The final element where Free Agency and the Draft over-lap is in the Compensatory Pick formula. So when a high-profile player makes his money grab on the open market, you can get a player to replace him in the form of an additional future draft pick. GMs essentially trade top-of-the-market contracts and little club control, for volume in the draft, added service years and cheap club control of player contracts. It’s the money-laundering of the NFL. As if staying youngry and inexpensive weren’t reward enough, good GM’s like John Schneider & Bill Belichick play the Comp Pick game to maximum effect. There’s a reason you see these names associated with the majority of Lombardi Trophies presented over the past number of years. They are the current masters of the salary cap universe. Youth, volume, club control, cost control, service time, risk management. These are the lexicon of NFL success.

So the draft is essentially where you stay young and cheap, maximizing club control of player contracts over the long term at key positions. Free agency is where you plug short-term holes by paying market values over the near-term that lack the essential element of club control. While it’s possible to find value in free agency, you can think of it as shopping Whole Foods versus Costco. With a limited grocery budget, you can impress your friends with a nice dinner this weekend, but by the end of the month you’ll be eating Top Ramen and pizza crusts again.

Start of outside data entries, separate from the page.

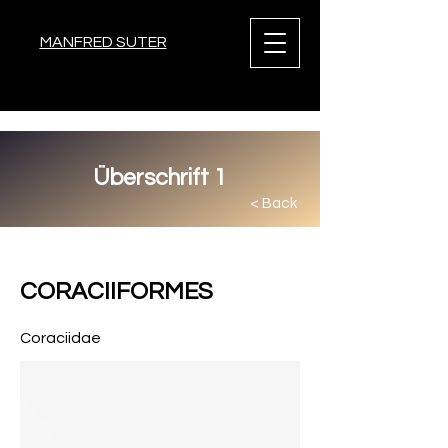
MANFRED SUTER
Überschrift 1
< Back
< Back
CORACIIFORMES
Coraciidae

My goal was to bring greater awareness for and clearly define the goals, strategies and tactics used by the most successful GMs in the NFL when building their rosters. Positional values, contract slotting, free agency and the draft are tools they use to accomplish this. They are not separate things. These are pieces to a larger puzzle and they can only be successful in coordination and in relation to one another. Addressing what we generally perceive to be team needs is a multi-faceted, multi-year project and there is no savior on the way that could effectively plug every hole in a roster. At best, roster building is a craps shoot and successful GMs hedge, stall and haggle at every opportunity to keep the whole thing affordable. They do this with limited resources, knowing there is no such thing as loyalty or home town discounts, and their fellow franchises lining-up to cut their throats at every turn. It’s a brutal marketplace for a brutal sport and it demands fresh blood constantly.